Investigation of deformation behavior and strain-induced precipitations in Al-Zn-Mg-Cu alloys across a wide temperature range

This study explores the hot deformation behavior of Al-Zn-Mg-Cu alloy through uniaxial hot compression (200 degrees C-450 degrees C) using the Gleeble-1500. True stress-strain curves were corrected, and three models were established: the Arrhenius model, strain compensated (SC) Arrhenius model, and strain compensated recrystallization temperature (RT) segmentation-based (TS-SC) Arrhenius model. Comparative analysis revealed the limited predictive accuracy of the SC Arrhenius model, with a 25.12% average absolute relative error (AARE), while the TS-SC Arrhenius model exhibited a significantly improved to 9.901% AARE. Material parameter calculations displayed variations across the temperature range.
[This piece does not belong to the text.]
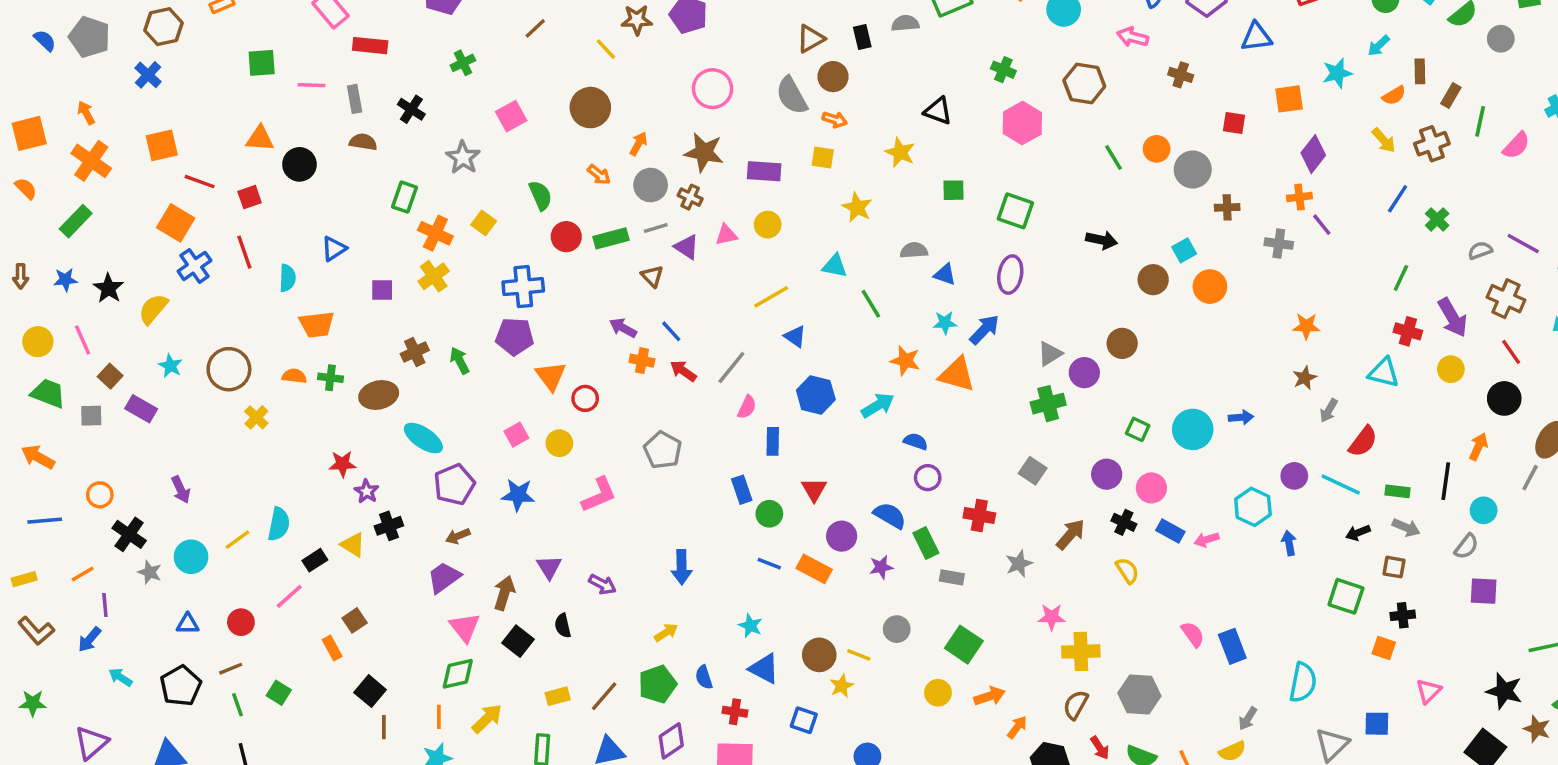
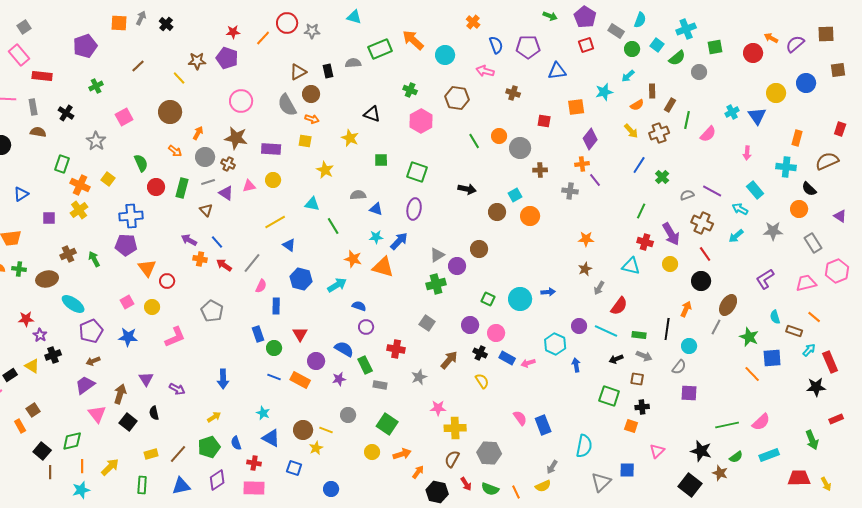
green rectangle: (611, 238) -> (182, 188), turned -60
green diamond: (458, 674) -> (72, 441), moved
The SC Arrhenius model, utilizing an average slope method for parameter computation, failed to consider temperature-induced disparities, limiting its predictive capability. Hot processing map, utilizing the Murty improved Dynamic Materials Model (DMM), indicated optimal conditions for stable forming of the Al-Zn-Mg-Cu alloy. Microstructural analysis revealed MgZn2 precipitation induced by hot deformation, with crystallographic defects enhancing nucleation rates and precipitate refinement.